Climate Bright Spot: India’s Growing Solar Market

Solar installation in India.
Credit: NDTV

With the Paris Agreement now in force, world leaders signaled overwhelming support for strong action, as the climate talks come to a close in Morocco. Even though the talks were overshadowed by Donald Trump’s election campaign claims to withdraw from the Paris Agreement, countries emphasized their resolve to climate action to meet domestic needs—such as India’s target to achieve 100 gigawatts of installed solar energy by 2022.

“Countries have strongly supported the Agreement because they realize their own national interest is best secured by pursuing the common good. Now we have to translate words into effective policies and actions. This is critical to protect our planet, safeguard the most vulnerable and drive shared prosperity.”

Ban Ki-Moon in Morocco

International Solar Alliance

Recognizing the potential of solar energy to combat climate change and air pollution, over 20 countries including Brazil and France took action to work cooperatively in advancing solar energy under the International Solar Alliance. Announced by Prime Minister Narendra Modi and President Francois Hollande during the Paris talks last December, the ISA aims to bring “sun rich” countries together. Hosted by Environment Minister Anil Dave, the ISA is a platform to improve technology and policy to make solar energy more cost competitive with fossil fuels in developing markets.

India’s Climate Pledge

India announced its pledge to cut greenhouse gas emissions intensity by 33 to 35 percent relative to 2005 levels by 2030. India’s climate pledge is a strong target and places clean energy at the center of its plan for economic growth. India has played a key role in the adoption of an amendment under the Montreal Protocol to cut emission of the greenhouse gasses known as hydrofluorocarbons.

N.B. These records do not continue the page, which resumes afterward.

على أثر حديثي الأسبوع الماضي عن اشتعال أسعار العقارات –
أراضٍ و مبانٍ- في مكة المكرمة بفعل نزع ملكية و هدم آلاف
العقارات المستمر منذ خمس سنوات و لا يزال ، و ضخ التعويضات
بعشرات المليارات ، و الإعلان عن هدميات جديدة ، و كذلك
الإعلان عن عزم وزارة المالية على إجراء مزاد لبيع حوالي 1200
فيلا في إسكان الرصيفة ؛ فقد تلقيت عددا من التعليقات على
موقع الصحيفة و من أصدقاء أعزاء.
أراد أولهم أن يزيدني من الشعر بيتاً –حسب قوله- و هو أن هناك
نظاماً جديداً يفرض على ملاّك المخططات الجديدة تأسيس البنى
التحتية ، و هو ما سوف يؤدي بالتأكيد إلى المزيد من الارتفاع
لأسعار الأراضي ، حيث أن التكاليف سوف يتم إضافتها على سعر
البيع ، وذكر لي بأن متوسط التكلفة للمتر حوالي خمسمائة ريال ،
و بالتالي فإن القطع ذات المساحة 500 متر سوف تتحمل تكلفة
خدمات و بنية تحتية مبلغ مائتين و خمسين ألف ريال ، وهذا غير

NRDC’s new fact sheet on India Climate Actions highlights key programs that India is taking to combat climate change.

India’s Solar Mission

Renewable energy is the foundation of India’s emissions reduction strategy. India has expanded the National Solar Mission and set a target of 100 gigawatts (GW) of installed solar energy capacity by 2022. That is five times the earlier 20 GW target. India’s solar industry is expanding rapidly. Total installed capacity exceeds 8 GW—a more than 500-fold increase from 2010.

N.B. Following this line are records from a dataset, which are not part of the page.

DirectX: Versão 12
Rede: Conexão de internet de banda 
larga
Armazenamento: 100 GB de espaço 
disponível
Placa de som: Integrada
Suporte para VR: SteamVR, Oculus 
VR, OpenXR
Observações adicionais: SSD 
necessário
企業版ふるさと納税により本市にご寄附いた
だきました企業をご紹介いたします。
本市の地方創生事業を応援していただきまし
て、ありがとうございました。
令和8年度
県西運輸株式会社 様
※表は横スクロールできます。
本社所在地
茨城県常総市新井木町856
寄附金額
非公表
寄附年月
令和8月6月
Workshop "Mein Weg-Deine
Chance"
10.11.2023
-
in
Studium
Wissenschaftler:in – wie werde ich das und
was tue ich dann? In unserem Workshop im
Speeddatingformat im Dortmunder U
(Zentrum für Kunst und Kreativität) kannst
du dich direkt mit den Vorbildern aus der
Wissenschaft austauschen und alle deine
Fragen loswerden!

Given its large potential and the strong policy and financial support to maximize it, solar power expansion is a high priority for the Indian government. India’s renewable energy investment opportunity is estimated at $600 billion by 2040, according to recent analysis from Bloomberg New Energy Finance.

Expanding solar energy also brings new jobs and economic growth. Analysis from NRDC and our partner shows that achieving the 100GW target creates as many as 1 million full time jobs by 2022 in India, mostly in construction and operations.  

Solar prices in India are dropping at a rapid clip. Just this month, the Bhadla Solar Park in Rajasthan set a new record-low price in the latest tender offered by the Solar Energy Corporation of India. The Bhadla Solar Park adds 750 MW of solar energy for just INR 3.93/kWh ($0.0590/kWh) as compared to the earlier benchmark price of INR 4.43/kWh ($0.0665/kWh). The Indian government is also exploring innovative mechanisms, such as green banks, to scale clean energy. Green banks are specialized institutions that leverage limited public funding to attract private capital for clean energy deployment. IREDA, India’s leading public financial institution, is set to become India’s first green bank.

The shift to a low carbon future with solar and wind energy creates jobs and drives economic growth - resulting in greater emissions reductions. The Paris Agreement, and more importantly, the domestic action it supports, is also critical to protecting our health, our communities and our planet from the ravages of climate change. And as my colleagues working on clean energy in China, Barbara Finamore and Alvin Lin explain, Donald Trump “is wrong to believe that withdrawing from the Paris Agreement will make America great again.”